Omotesando’s high-end shopping and tucked-away designer stores separate it from the bold, candy-coated streets of Harajuku’s Takeshita Dori. Filled with high-end fashion boutiques, groundbreaking design houses, and perhaps the fanciest cafe culture in all of Japan, spending time (and money) is easy when visiting this trendy pocket of the city.
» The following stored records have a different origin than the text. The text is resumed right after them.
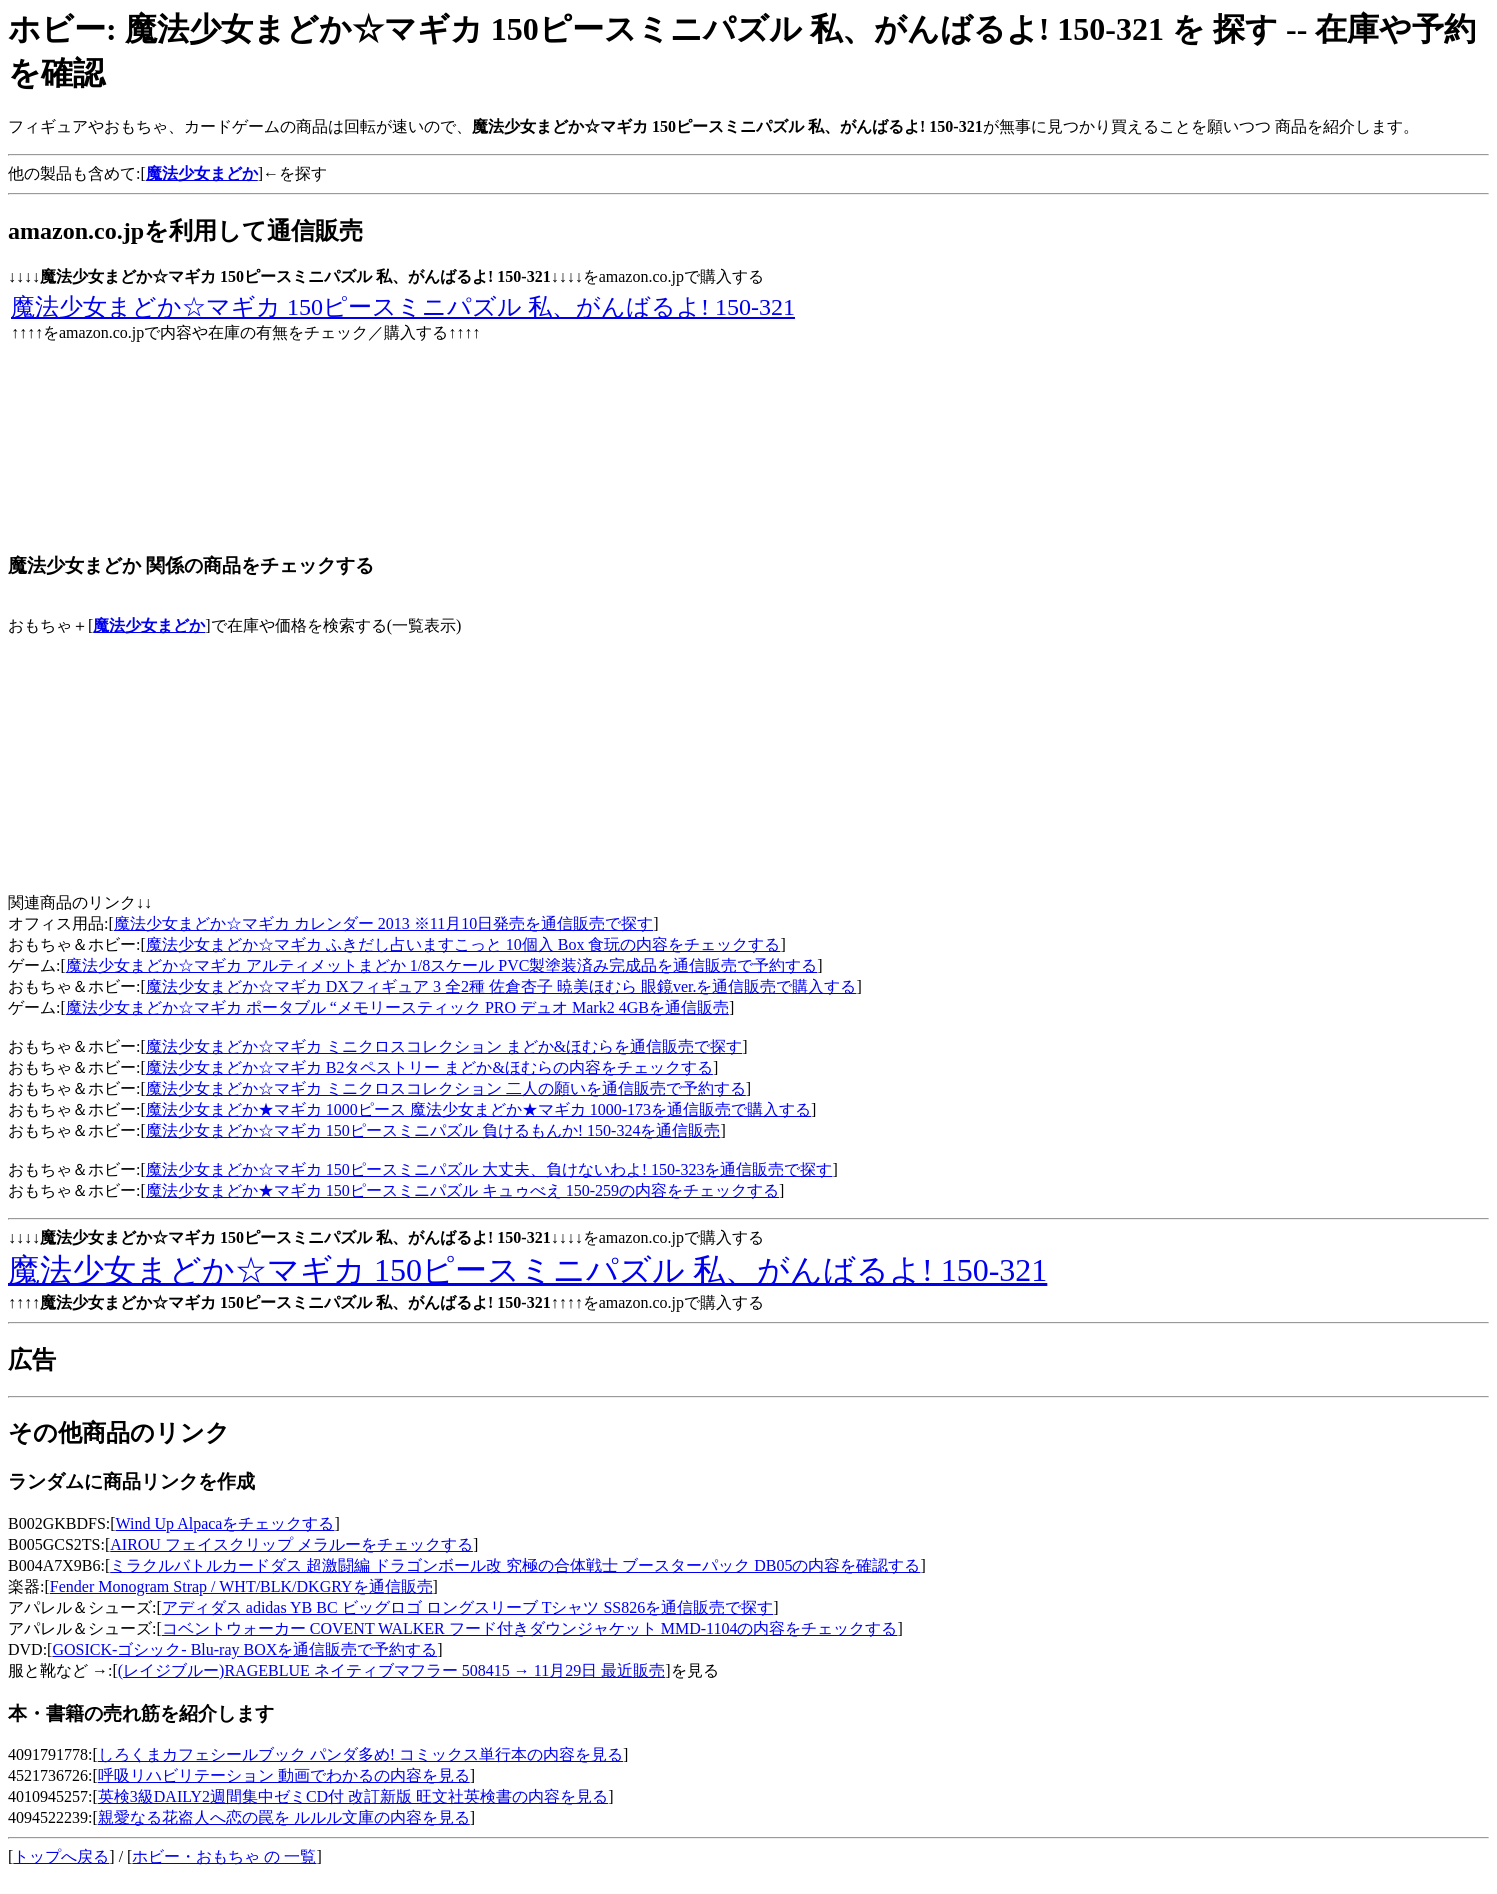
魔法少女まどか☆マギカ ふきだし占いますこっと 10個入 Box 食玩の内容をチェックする (463, 944)
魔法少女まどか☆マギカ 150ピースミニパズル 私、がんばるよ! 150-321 (403, 307)
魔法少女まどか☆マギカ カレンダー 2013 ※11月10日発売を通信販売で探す (383, 923)
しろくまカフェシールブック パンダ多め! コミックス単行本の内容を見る (360, 1754)
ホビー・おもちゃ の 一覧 (224, 1856)
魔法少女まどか (149, 625)
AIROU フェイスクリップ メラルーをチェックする (291, 1544)
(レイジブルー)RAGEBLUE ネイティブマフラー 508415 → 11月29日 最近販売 (391, 1670)
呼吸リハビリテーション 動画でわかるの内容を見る (284, 1775)
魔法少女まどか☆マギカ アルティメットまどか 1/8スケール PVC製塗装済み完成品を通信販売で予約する (442, 965)
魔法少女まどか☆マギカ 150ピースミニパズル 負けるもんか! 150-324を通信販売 (433, 1130)
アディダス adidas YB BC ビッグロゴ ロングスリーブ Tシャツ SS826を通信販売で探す (467, 1607)
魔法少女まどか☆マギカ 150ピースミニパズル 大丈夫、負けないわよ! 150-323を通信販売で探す (489, 1169)
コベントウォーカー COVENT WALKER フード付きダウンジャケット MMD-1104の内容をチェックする (530, 1628)
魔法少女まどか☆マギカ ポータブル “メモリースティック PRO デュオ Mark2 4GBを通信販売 (397, 1007)
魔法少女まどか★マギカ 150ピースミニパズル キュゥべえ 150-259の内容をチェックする (462, 1190)
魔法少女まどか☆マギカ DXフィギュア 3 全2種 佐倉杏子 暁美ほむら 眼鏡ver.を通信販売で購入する (501, 986)
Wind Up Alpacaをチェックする (225, 1523)
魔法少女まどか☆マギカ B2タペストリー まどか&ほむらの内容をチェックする (429, 1067)
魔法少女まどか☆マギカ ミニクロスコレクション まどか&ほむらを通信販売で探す (444, 1046)
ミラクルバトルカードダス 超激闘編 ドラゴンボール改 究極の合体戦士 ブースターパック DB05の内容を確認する (515, 1565)
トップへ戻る (61, 1856)
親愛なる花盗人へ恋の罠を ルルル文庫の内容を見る (284, 1817)
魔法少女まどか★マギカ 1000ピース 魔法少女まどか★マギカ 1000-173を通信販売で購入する (478, 1109)
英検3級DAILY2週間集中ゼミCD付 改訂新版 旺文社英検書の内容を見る (353, 1796)
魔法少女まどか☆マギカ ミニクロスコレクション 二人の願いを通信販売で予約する (446, 1088)
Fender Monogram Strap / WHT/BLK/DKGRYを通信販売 (241, 1586)
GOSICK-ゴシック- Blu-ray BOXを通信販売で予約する (244, 1649)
A shopping complex with style
The cosmopolitan street is often compared to Paris’ Champs-Élysées, and its crowning jewel is the Omotesando Hills shopping complex. Designed by famous Japanese architect Tadao Ando, best known for Church of the Light, the massive open halls are sometimes called the “Omotesando-within-Omotesando.” With over 75 stores that sell the latest high-end clothing, beauty products, and accessories, as well as exhibition spaces and a floor of cafes and restaurants, there’s something for everyone under this carefully designed roof.
Get styled at cat street
Running from north to south through the middle of Omotesando and Harajuku, Cat street is often considered the retail and design heart of the area. It is the runway through which the area’s fashion-forward youth show off their looks while searching for the next. Though it houses some of the biggest names in contemporary fashion, one shop you can’t miss is RAGTAG. A local institution, this store is home to some of the best new and vintage Japanese-brand designer wear you’ll be able to find anywhere in the world. If you’re chasing a special Issei Miyake piece or want to get a hold of some Comme De Garçon on the cheap, a trip to RAGTAG is recommended.
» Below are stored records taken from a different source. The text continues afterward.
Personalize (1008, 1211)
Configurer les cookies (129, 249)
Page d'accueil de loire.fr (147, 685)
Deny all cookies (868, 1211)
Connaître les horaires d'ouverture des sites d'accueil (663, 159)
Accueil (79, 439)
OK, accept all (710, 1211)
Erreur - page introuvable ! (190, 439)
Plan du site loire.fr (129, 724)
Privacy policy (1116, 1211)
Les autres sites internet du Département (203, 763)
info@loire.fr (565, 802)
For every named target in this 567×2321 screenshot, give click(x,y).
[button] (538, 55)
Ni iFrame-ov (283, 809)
Elegant outdoor cafe culture
Omotesando’s streets are filled with al fresco dining, a perfect spot to people-watch and fashionista-spot when the sun is out. For great coffee, don’t miss out on Oakland-implant Blue Bottle Coffee, and for French cuisine with a Japanese twist, check out Aoyama Flea Market Tea House. Omotesando is also home to the Tokyo location of Paris-favorite, Coutume, and Norwegian original, Fuglen. As the day rolls into the evening, make your way to the outdoor food court and occasional live music space, Commune 246, where the rotating cast of food trucks and mini-bars offer everything under the sun (quite literally).
Farmer’s market inside the world of fashion
Though Tokyo is one of the most densely urban areas in the world, the city still manages to squeeze in green spaces and outdoor events. Walking from Omotesando crossing towards Shibuya, you’ll find a farmer’s market nestled on the grounds of The United Nations University.
Featuring some of the finest produce from the wider Kanto region, the market is open most weekends from the early morning. The site also seasonally hosts the famous Coffee Festival, which sees coffee connoisseurs line up to taste the best brews the world has to offer.
Hours may vary depending on the store’s business hours:
- Shop – 11:00 am to 9:00 pm (Monday to Saturday)/ 11:00 am to 8:00 pm (Sunday)
- Restaurant – 11:00 am to 11:30 pm (Monday to Saturday)/ 11:00 am to 10:30 pm (Sunday)
- Cafe – 11:00 am to 10:00 pm (Monday to Saturday)/ 11:00 am to 8:00 pm (Sunday)
Starting October 26 , 2018 (Friday), opening hours will be changed due to the opening of the whole building event:
- Shop & service – 11: 00 am to 3:00 pm
- Restaurant – 11:00 am to 3:00 pm (with last order at 2:00 pm)
- Cafe – 11:00 am – 3:00 pm (last order until 2:30 pm)
- Parking lot – 10:00 am to 3:00 pm (final receipt 2:00 pm)
*Some stores may still be open after 3:00 pm.
*Last order time varies depending on the store.
How to get there
The main avenue of Omotesando is located outside Omotesando Station on the Chiyoda metro line. If you’re traveling via the JR Yamanote line, get off at Harajuku Station and take the scenic walk down the tree-lined boulevard just to the right of Harajuku’s main drag, Takeshita Dori, and you’ll find Omotesando.